According to Famiglietti, suggesting that allocating water for environmental flows is a waste shows a lack of appreciation for the many benefits of these flows.

“Stemming environmental flows could do irreparable damage to the ecosystems that sustain us, and would be counterproductive at best,” he said. For instance, if not enough water flows into the California Delta, salt water from San Francisco Bay could intrude further into it, making it more saline and lowering the quality of the water used for drinking and agricultural purposes.

Famiglietti went on to say that while the lack of water is already “right before our eyes and is undeniable” that “climate change will create a new class of water ‘haves’ and ‘have-nots,’” and that we need to begin preparing now for the challenges and complexities this will present.

This dynamic can already be seen playing out in Brown’s recent executive order for local water agencies to cut usage 25 percent from 2013 levels — the first time statewide mandatory restrictions have been imposed. While Fiorina and other right-wingers make noise about the state’s preference for urban elites and ecological flows, the executive order exempts any mandatory cuts from agricultural sources.

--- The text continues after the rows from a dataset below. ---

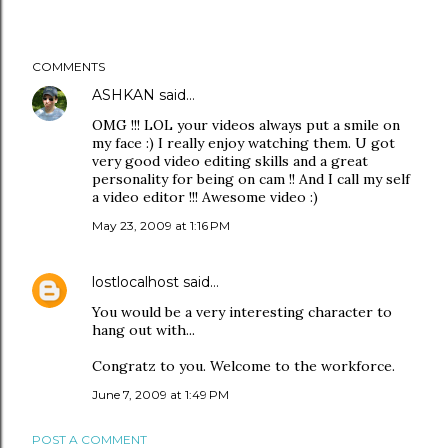
COMMENTS
ASHKAN
said…
OMG !!! LOL your videos always put a smile on
my face :) I really enjoy watching them. U got
very good video editing skills and a great
personality for being on cam !! And I call my self
a video editor !!! Awesome video :)
May 23, 2009 at 1:16 PM
lostlocalhost
said…
You would be a very interesting character to
hang out with...
Congratz to you. Welcome to the workforce.
June 7, 2009 at 1:49 PM
POST A COMMENT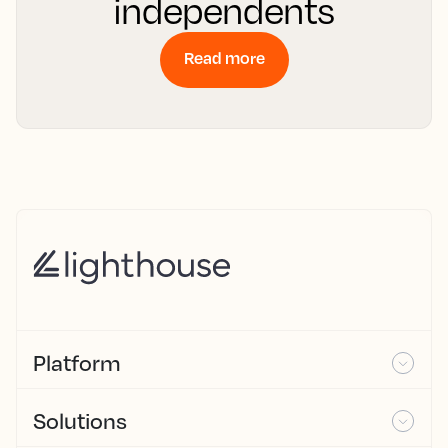
independents
Read more
Platform
Solutions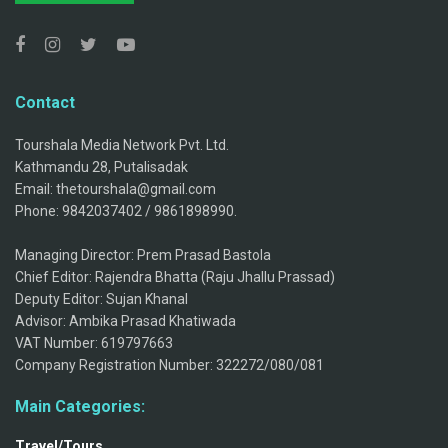
Contact
Tourshala Media Network Pvt. Ltd.
Kathmandu 28, Putalisadak
Email: thetourshala@gmail.com
Phone: 9842037402 / 9861898990.
Managing Director: Prem Prasad Bastola
Chief Editor: Rajendra Bhatta (Raju Jhallu Prassad)
Deputy Editor: Sujan Khanal
Advisor: Ambika Prasad Khatiwada
VAT Number: 619797663
Company Registration Number: 322272/080/081
Main Categories:
Travel/Tours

Agricultural water use accounts for around four-fifths of the state’s human water use. The executive order addresses this impact mainly in the form of increased enforcement against “illegal diversions and waste and unreasonable use of water.” Statewide, average water use is roughly 50 percent environmental, 40 percent agricultural, and 10 percent urban, according to the Public Policy Institute of California (PPIC). More than half of California’s environmental water use occurs in rivers along the state’s north coast — sources that, according to PPIC, “are largely isolated from major agricultural and urban areas and cannot be used for other purposes.”

Brown defended his treatment of the state’s agriculture industry by saying that California’s farms are “providing most of the fruits and vegetables of America” and that cutting off water allocations off would displace hundreds of thousands of people.

Jay Lund, director of the Center for Watershed Sciences at the University of California, Davis, added to the chorus saying that building more water infrastructure would not solve the crisis. According to Lund, the most impactful new storage projects as considered by the state would only offer an additional 5 to 15 percent of new storage capacity.

In conducting a study on California’s potential for future water storage, Lund found that the limitation “stems primarily from a lack of streamflow to reliably fill larger amounts of storage space.”

In one sense at least, Lund agrees with Fiorina about the human causes of the drought.

“I suppose in a way all droughts are man-made, in the sense that without human water demands, we wouldn’t usually consider these conditions to be a drought,” he told ThinkProgress.

Even if you don’t live in California, this likely includes your demands too.